In the case of $\mathsf{Set}$, taking $B$ to have cardinality greater than 1, in every case the category of algebras is equivalent to $\mathsf{Set}^{op}$, i.e., $[-, B]: \mathsf{Set}^{op} \to \mathsf{Set}$ is monadic.

It's already been pointed out that this has a left adjoint, namely $[-, B]^{op}: \mathsf{Set} \to \mathsf{Set}^{op}$. By the crude monadicity theorem, it suffices to check that $[-, B]$ reflects isomorphisms and preserves reflexive coequalizers.

We know $[-, 2]: \mathsf{Set}^{op} \to \mathsf{Set}$ preserves reflexive coequalizers -- that's a special case of how Paré proved his theorem that for a topos $E$, that $[-, \Omega]: E^{op} \to E$ preserves reflexive coequalizers. Also, for any set $P$, we know that $P \times -: \mathsf{Set} \to \mathsf{Set}$ preserves connected limits and in particular equalizers. Therefore, $[-, 2^P]: \mathsf{Set}^{op} \to \mathsf{Set}$, being isomorphic to a composite

$\mathsf{Set}^{op} \stackrel{(P \times -)^{op}}{\to} \mathsf{Set}^{op} \stackrel{[-, 2]}{\to} \mathsf{Set}$

of functors that preserve reflexive coequalizers, also preserves reflexive coequalizers. Then $[-, B]$, being a retract of a functor $[-, 2^B]$ that preserves reflexive coequalizers, must also preserve reflexive coequalizers.

Isomorphisms in $\mathsf{Set}$ are epi-monos, so to see that $[-, B]$ reflects isomorphisms, it suffices that it reflects epis and monos. For that, it suffices that $[-, B]$ is faithful, or in other words that $B$ is a cogenerator. But this in turn follows from the fact that $2$ is a cogenerator and there is a monomorphism $2 \to B$.

fosco (Dec 27 2021 at 09:17):

Todd, this is very neat, thanks for taking the time to share it from your email :-)
What surprised me the most about this is that the algebras are the same for every $B$ of cardinality $>2$.

Todd Trimble (Dec 27 2021 at 11:29):

You're welcome! Of course, one would also like a more intuitive understanding as well. That shouldn't be too hard to cook up.

Seemingly related is the fact that $[, V]: \mathsf{Vect}^{op} \to \mathsf{Vect}$ is also monadic for any non-zero vector space $V$. This fact came up around the time Tom Leinster was writing his series of articles about ultrafilters and measures. Again, what is crucial is the fact that such $V$ is an injective cogenerator; see here.

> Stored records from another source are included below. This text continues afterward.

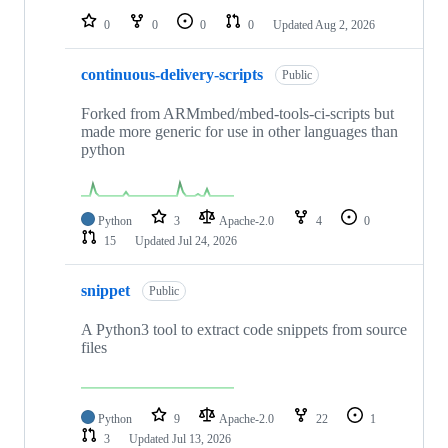
0
0
0
0
Updated
Aug 2, 2026
continuous-delivery-scripts
Public
Forked from ARMmbed/mbed-tools-ci-scripts but
made more generic for use in other languages than
python
Python
3
Apache-2.0
4
0
15
Updated
Jul 24, 2026
snippet
Public
A Python3 tool to extract code snippets from source
files
Python
9
Apache-2.0
22
1
3
Updated
Jul 13, 2026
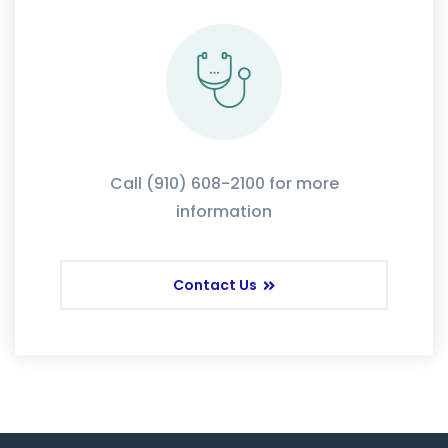
Call (910) 608-2100 for more
information
Contact Us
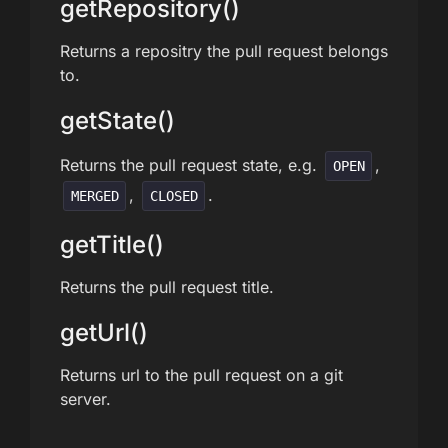
getRepository()
Returns a repositry the pull request belongs
to.
getState()
Returns the pull request state, e.g.
,
OPEN
,
.
MERGED
CLOSED
getTitle()
Returns the pull request title.
getUrl()
Returns url to the pull request on a git
server.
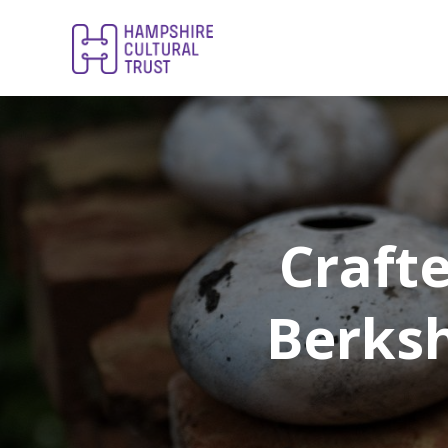
Craft
Berksh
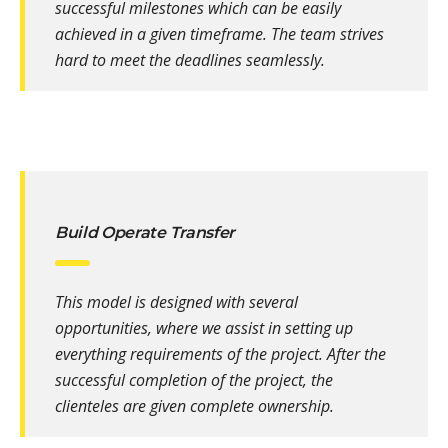
successful milestones which can be easily
achieved in a given timeframe. The team strives
hard to meet the deadlines seamlessly.
Build Operate Transfer
This model is designed with several
opportunities, where we assist in setting up
everything requirements of the project. After the
successful completion of the project, the
clienteles are given complete ownership.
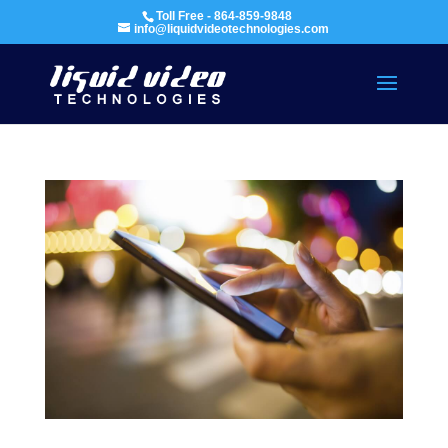
Toll Free - 864-859-9848
info@liquidvideotechnologies.com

What this also reminds me of is the fact that there are many Lawvere theories whose models are Boolean algebras. The usual Lawvere theory is opposite to the category of finitely generated free Boolean algebras, which by a baby version of Stone duality may be identified with the category of finite sets of cardinality $2^n$. But now here comes a nice trick: if $T$ is any category with finite products, and $\bar{T}$ is its Cauchy completion, then $\bar{T}$ also has finite products, and moreover the category of product-preserving functors $T \to \mathsf{Set}$ is equivalent to the category of product-preserving functors $\bar{T} \to \mathsf{Set}$. For example, the Cauchy completion of finite sets of cardinality $2^n$ is the category $\mathrm{Fin}_+$ of nonempty finite sets. But then, the same is true if we start instead with finite sets of cardinality of $3^n$! It follows that if we take our Lawvere theory to be $\mathrm{Fin}_{3^\bullet}$, then we get the same category of algebras, i.e., Boolean algebras!

That may seem a little weird. It shows that there are many "underlying set" functors $U: \mathrm{Bool} \to \mathsf{Set}$. But it makes a little more sense if you consider that the number of chains $x \leq y$ in a Boolean algebra with $2^n$ elements is $3^n$. Circling back around then to the top of this post, I propose that if we think of $\mathsf{Set}^{op}$ as the category of complete atomic Boolean algebras, then the functor $[-, 3]: \mathsf{Set}^{op} \to \mathsf{Set}$ sends a CABA = power set $P(X)$ to the set of 2-fold chains $a \leq b$ in $P(X)$. (Well, that's one way of thinking about it; there are others.)

Jules Hedges (Dec 29 2021 at 15:51):

Wow!

Jules Hedges (Dec 29 2021 at 15:52):

I wonder, was this really an open question, or is it "known" but just not well known

Jules Hedges (Dec 29 2021 at 15:53):

May I propose that someone writes this down somewhere more permanent than here (for example an nCafe post)?

Todd Trimble (Dec 29 2021 at 15:55):

(Thanks!) I think it's known to certain people like Lawvere. Certainly a conversation he had with me exerted an influence. I'd bet @Tom Leinster knows it on some level as well, and he may have written something like this down himself.

Todd Trimble (Dec 29 2021 at 16:08):

For example, Tom wrote this Cafe post, linking to this section in an nLab article. And definitely check out this other Cafe post, as well as his paper.

Jules Hedges (Dec 29 2021 at 16:13):

I wonder, if you squint enough, if this (namely that $\mathbf{Set}^{op}$ is "backwards") "explains" why $K_R$ is the "monad for the side effect of really gnarly control flow shenanigans"